The line you should not let an agent cross
One honest caveat, because the failure mode here is real. An onboarded agent is more capable, which means its mistakes are more capable too. Reading the graph is not permission to rewrite it.
Ody draws the line on purpose: it senses continuously and automatically, but it acts only when a human says so. A nudge is the ceiling of its autonomy. No silent overwrites of your decisions or your code. The agent gets context to work from. What it does with that context stays under your review and your tooling, where it belongs. An agent that knows everything and changes nothing on its own is the one you can actually trust on a Tuesday.
Onboard the agent the way you onboard a person. Give it the decisions, the conventions, the ownership, and the runbooks, from a source that stays true. Then it works from the same ground your team does.
If you are wiring agents into a team of around twenty and want them reading from the same source of truth your people use, book a demo or join the waitlist.
Common questions
What does onboarding an AI agent actually mean?
It means giving an agent the same context a new engineer gets: the decisions behind the current architecture, the conventions the team follows, who owns which surface, and the runbooks for recurring procedures. A raw model is smart but contextless. Onboarding closes the gap between general competence and useful-on-this-team competence. In practice it means connecting the agent, through MCP, to the team's real decision and runbook history instead of pasting a README into every prompt.
What context does an AI agent need to be useful on a codebase?
Four things a README rarely holds: decisions (what you chose and why, including what you rejected), conventions (how this team writes and ships code), ownership (who knows the surface the agent is touching), and runbooks (the steps for procedures the team has run before). Code structure, schema, and CI config help an agent generate code that fits, but the load-bearing context is the reasoning and history that lives in Slack, tickets, and people's heads.
How is onboarding an agent different from writing an AGENTS.md file?
An AGENTS.md or CLAUDE.md file is a static snapshot you maintain by hand, and it rots the moment a decision changes in a thread nobody copied back into the file. Onboarding an agent properly means pointing it at a living source that updates as the team works, so the agent reads the current decision, not last quarter's. The file is a starting point; the knowledge layer is what keeps the agent current.

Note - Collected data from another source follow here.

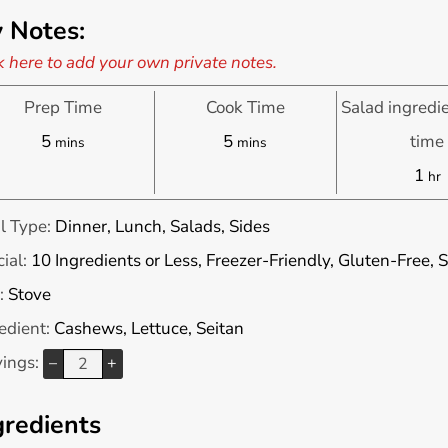
 Notes:
k here to add your own private notes.
Prep Time
Cook Time
Salad ingredi
minutes
minutes
5
5
time
mins
mins
ho
1
hr
l Type:
Dinner, Lunch, Salads, Sides
ial:
10 Ingredients or Less, Freezer-Friendly, Gluten-Free,
:
Stove
edient:
Cashews, Lettuce, Seitan
vings:
–
+
gredients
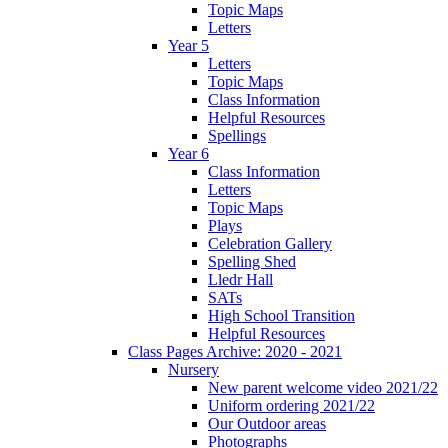
Topic Maps
Letters
Year 5
Letters
Topic Maps
Class Information
Helpful Resources
Spellings
Year 6
Class Information
Letters
Topic Maps
Plays
Celebration Gallery
Spelling Shed
Lledr Hall
SATs
High School Transition
Helpful Resources
Class Pages Archive: 2020 - 2021
Nursery
New parent welcome video 2021/22
Uniform ordering 2021/22
Our Outdoor areas
Photographs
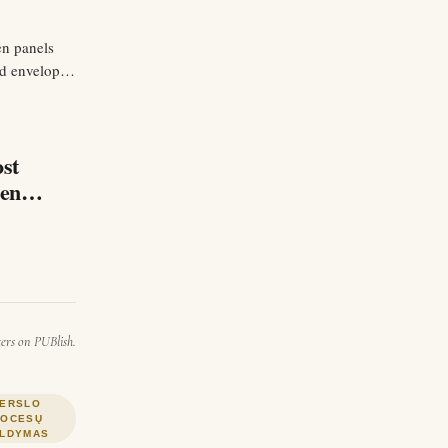
en panels
nd envelop
a rod…
ost
rends.
ters on PUBlish.
ERSLO
ROCESŲ
LDYMAS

Can an onboarded agent make changes on its own?
It depends on how you wire it. Ody's design draws a hard line: it senses continuously and automatically, but it acts only when a human says so. A nudge is the ceiling of its autonomy, with no silent overwrites. An agent reading the team graph through MCP gets context to work from; what it does with that context is governed by your tooling and your review, not by the knowledge layer itself.